「莫妄想」

「莫妄想」

10月11日(水)

 当社の第一応接室には莫妄想(ばくもうぞう)という大きな書がかけられています。この書は先々代、父、松原忠康が友人より送られ会社の第一応接という最も大切な場所に置いたものです。

 莫とは「なかれ」のことで、禁止の意味を表わします。「妄想」とは、一般的には実体のない虚妄の想念のことで、色気、食い気、欲気などの邪念、空想、迷心を意味しますが、禅ではもう少し深く考えます。
 私たちは、常に、生死、善悪、是非、勝敗など、二つの相対する概念を作り出し、その一方に執して苦しみ、迷うのですが、この二つに分けて見る相対的な分別心そのものが、すでに妄想というのです。故に莫妄想とは、生死、善悪、是非になり切ってやって行け! というわけです。“莫れ”という消極的な言葉に反して、より積極的に、生死、是非、善悪、勝敗などにこだわることなく、全身全霊をあげて一心不乱にやり貫けというのです。(細川景一著・1987.7.禅文化研究所刊より)

 最近よく使う「今だけ・金だけ・自分だけ」ですが、本当に目先のことを考えた行動が多すぎます。また、一方で起きてもいない失敗を過剰に想いこみ、そうなったらどうしようかと打つべき手を打たないこともこの莫妄想の精神に反するのだと思います。動機が善であるのであれば必ず神仏が見方をしてくれます。その上で、もしも大きな問題が起きてしまったのであれば、そこは謙虚に受け止め、その課題にそれこそ「莫妄想」の精神で向かっていくことが大切だと思います。起きてもいない未来を不安視することなかれ、また目先のことに一喜一憂するのでなく未来を見てなすべきことをなす。この精神で進んでいくことが大切です。そして、予測される「災」には、そうならないための最大の努力をしていくことも大切です。

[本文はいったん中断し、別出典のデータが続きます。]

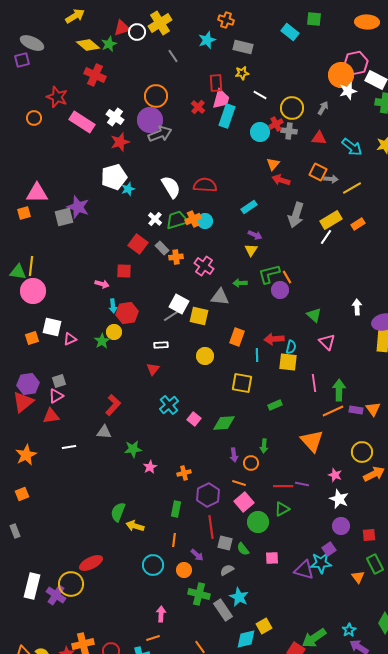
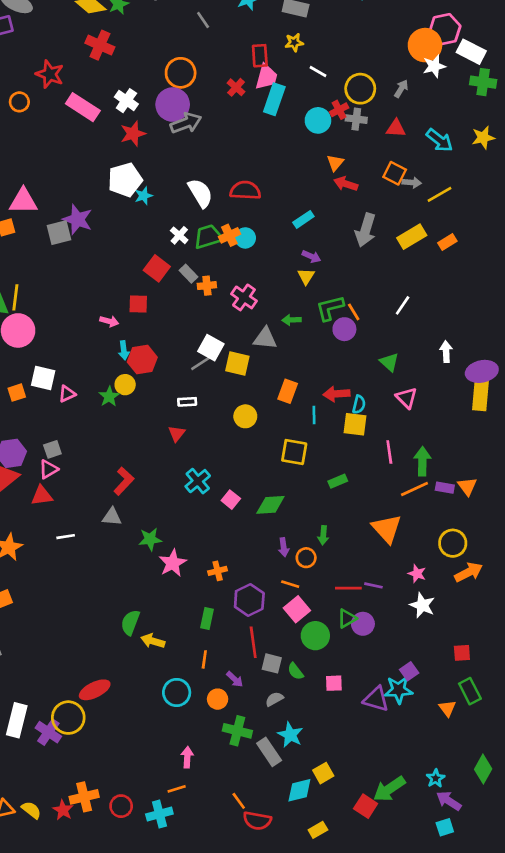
white line: (326, 237) -> (403, 305), moved
pink star: (150, 467) -> (173, 563), size x1.5
purple circle: (341, 526) -> (363, 624), moved

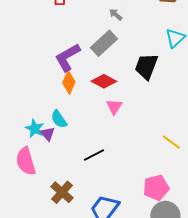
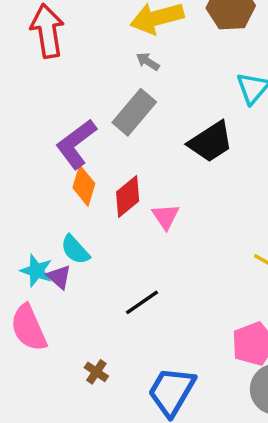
black trapezoid: (146, 66) -> (211, 142), turned -136
red diamond: (104, 81) -> (128, 197), moved, turned -60
brown cross: (62, 192) -> (96, 372), size x0.6

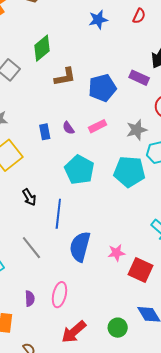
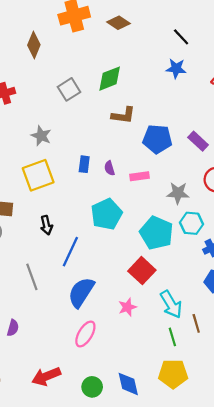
pink star: (116, 253) -> (127, 307), moved, turned -30
red square: (141, 270) -> (142, 271), moved
pink ellipse: (60, 295) -> (85, 334), moved

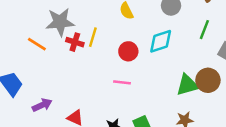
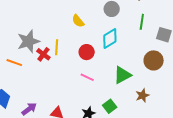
red cross: (75, 42) -> (43, 54), turned 32
pink line: (122, 82) -> (87, 77), turned 32
green triangle: (187, 85) -> (122, 75), moved

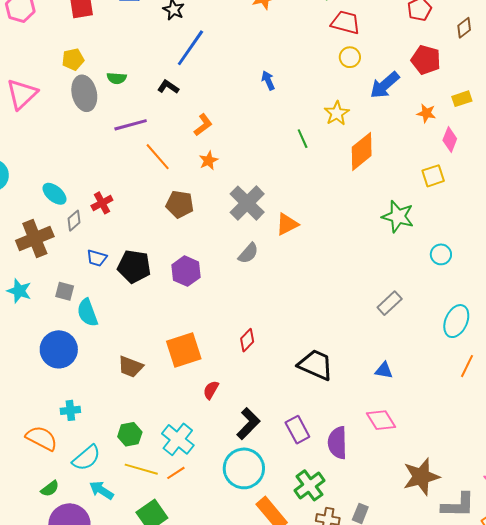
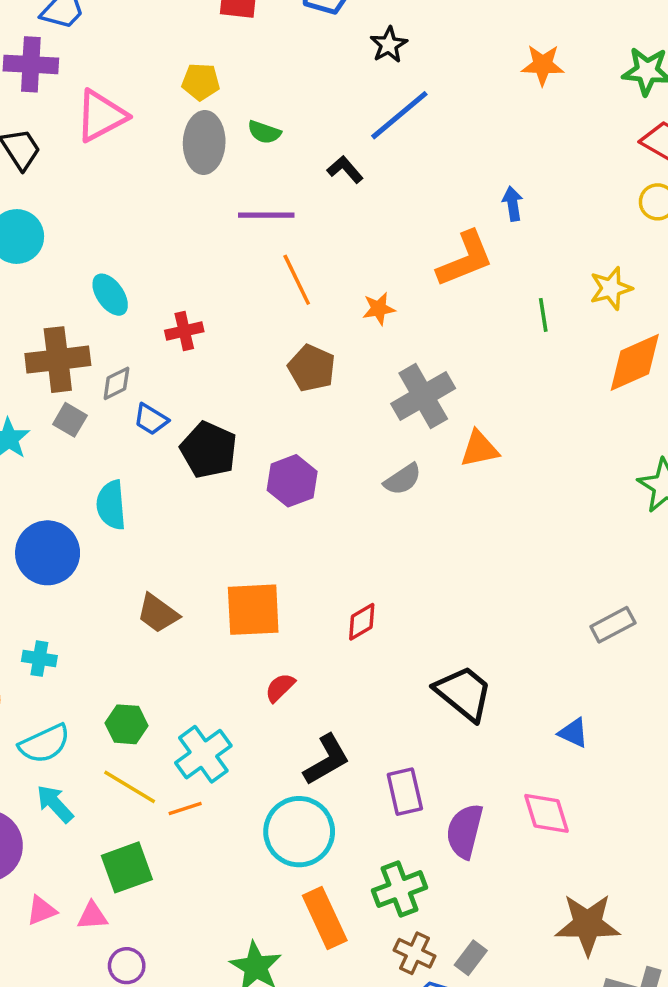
orange L-shape: (203, 125) -> (465, 259), moved, size x1.6
gray diamond: (74, 221) -> (116, 383), moved
gray square: (65, 291) -> (70, 420), moved

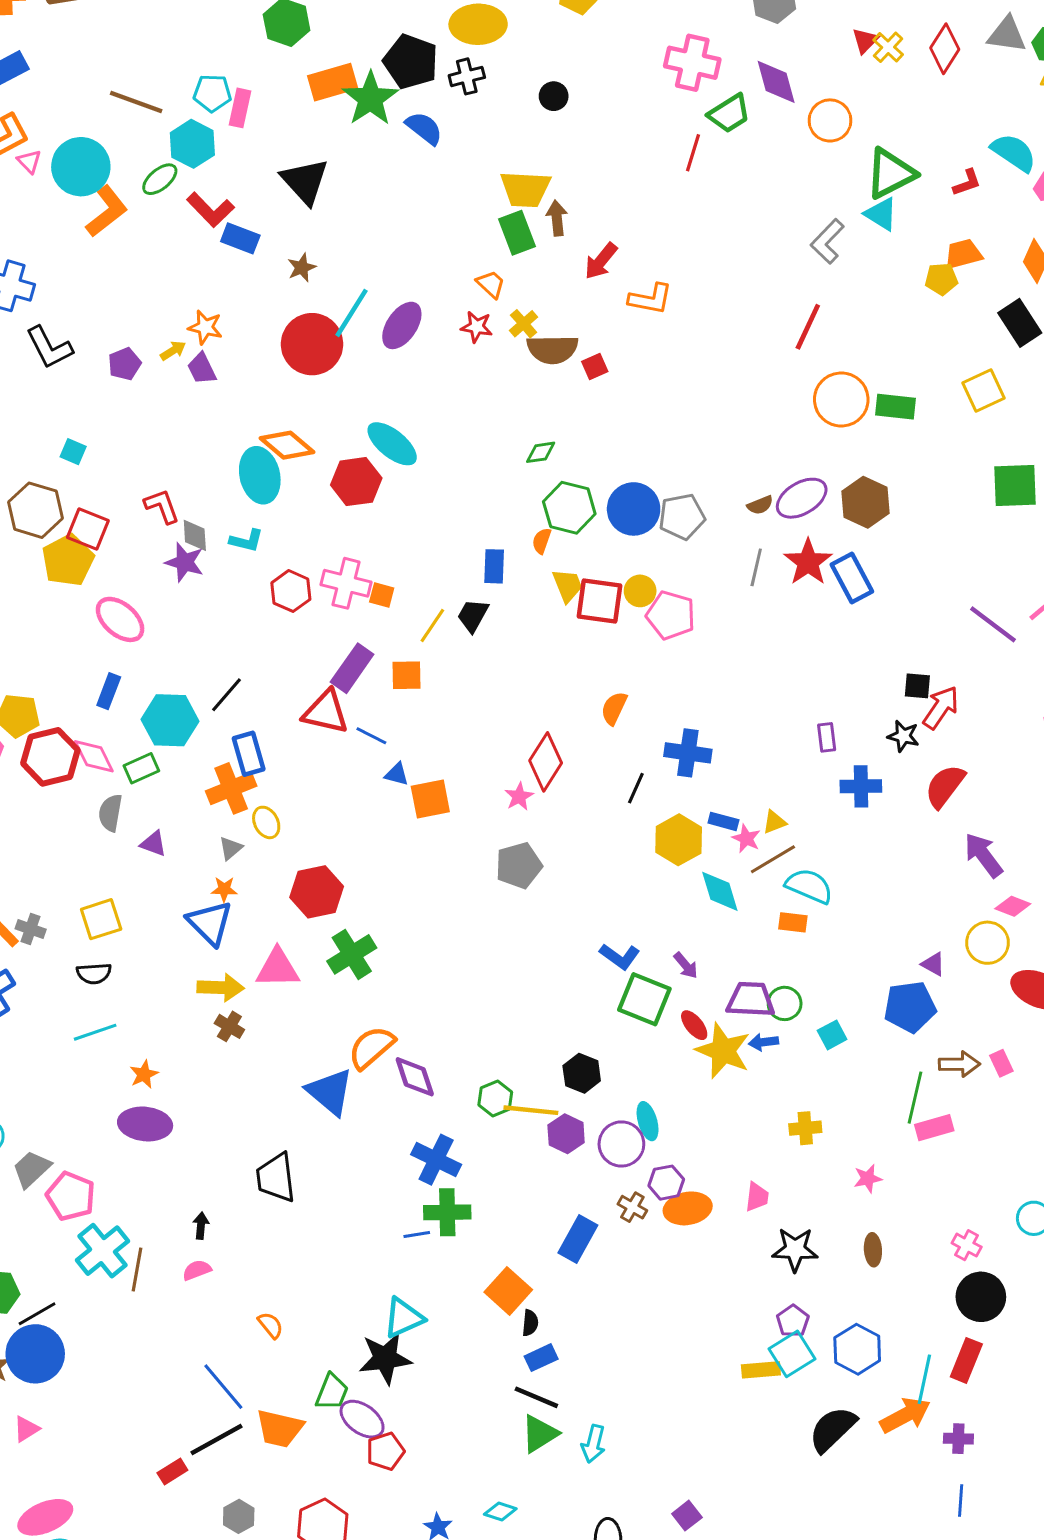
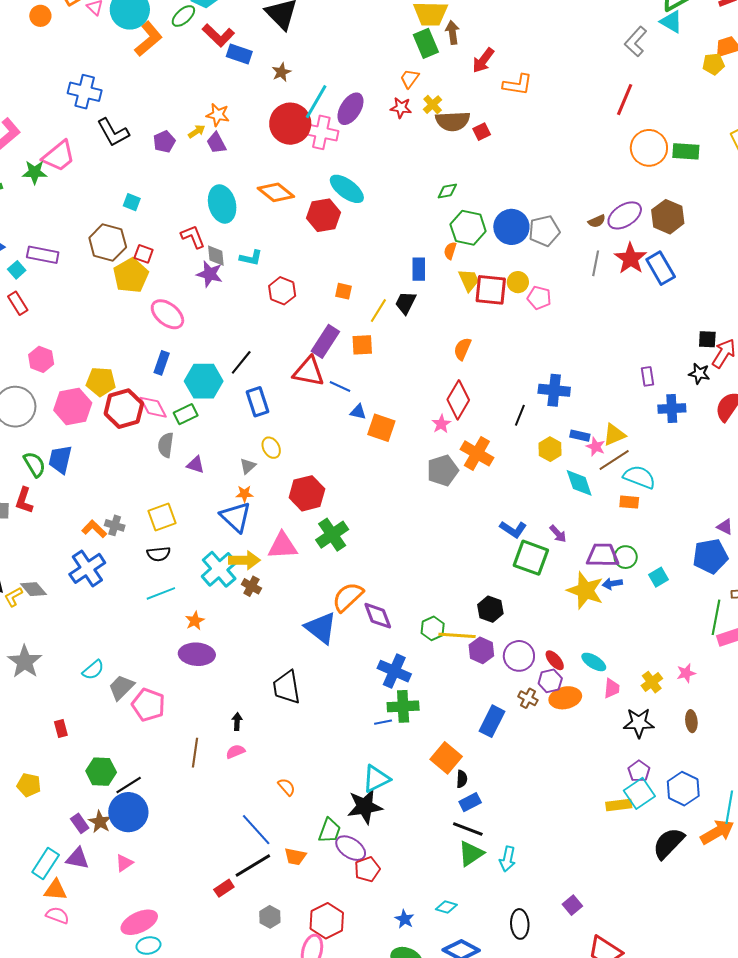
orange trapezoid: (491, 284) -> (410, 79), turned -95
cyan ellipse: (260, 475) -> (222, 204), moved
red square: (88, 529) -> (144, 254), size x0.7
pink cross: (346, 583) -> (321, 132), moved
pink pentagon: (671, 615) -> (539, 298), size x0.7
orange semicircle: (614, 708) -> (462, 349), moved
orange cross: (231, 788) -> (477, 453), moved, turned -36
orange square: (430, 799) -> (381, 428), turned 32
yellow triangle: (774, 822) -> (614, 435), size x1.4
yellow hexagon: (679, 840) -> (550, 449), size x0.7
red ellipse: (694, 1025) -> (555, 660), moved
cyan ellipse: (648, 1121) -> (594, 662), moved, turned -40
yellow cross: (805, 1128) -> (652, 682), moved, turned -30
cyan cross: (102, 1251) -> (219, 569), moved
orange trapezoid: (280, 1429) -> (295, 857), size x0.7

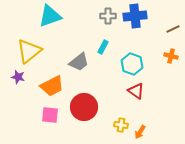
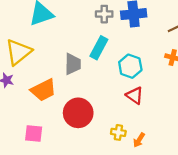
cyan rectangle: (103, 47) -> (99, 48), size x1.5
gray trapezoid: (79, 62) -> (73, 64), turned -50
pink square: (50, 115) -> (34, 134), moved

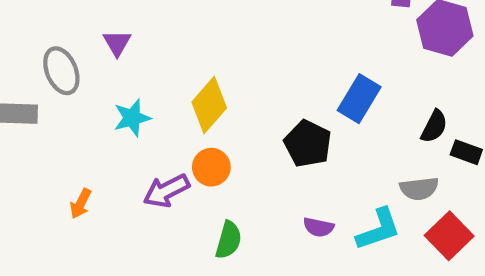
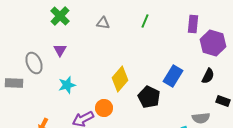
yellow diamond: (209, 105) -> (120, 79), moved
black semicircle: (434, 126) -> (208, 76), moved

 さて、再びイスラエル、パレスチナの戦争が勃発しました。そしてレバノンもイスラエルに攻撃を仕掛けたので、レバノンまでを巻き込んだ戦争が再び始まったと言えるでしょう。本当に寂しいことです。まさに「莫妄想」が出来ていないことの典型的なことです。国民は絶対にこのような事態を望んでいません。2006年、国際青年会議所の入会審査委員をしていました。アジア、アフリカ、アメリカ、ヨーロッパ、各地域から一人ずつが委員となり、この入会審査委員会が構成され、国際青年会議所の常任副会頭一人が委員長となり5名で構成されました。そのアジアの代表として出席し、ソウルの世界会議でレバノン青年会議所の入会を全員一致で合意し、その年行われたソウルの世界会議の総会に推薦し承認されました。その折、レバノン青年会議所代表が、「訪れた平和を本当に嬉しく思います。世界中の青年会議所の仲間たちと世界平和の実現に向けたJCI活動が共にできることを誇りに思い、二度と不幸な戦争には戻らない、そのための活動をレバノン国内で取り組んでいく。」このように決意表明した、レバノン青年会議所会頭は大粒の涙をこぼしていました。一部の国家指導者たちの行動に、時のメンバーたちもなすすべもなかったのだろうとは思います。しかし、本当に寂しい話です。「莫妄想」禅の世界の言葉です。今こそ、日本に根付いた佛教の精神を世界に向けて発信するべき時だと思います。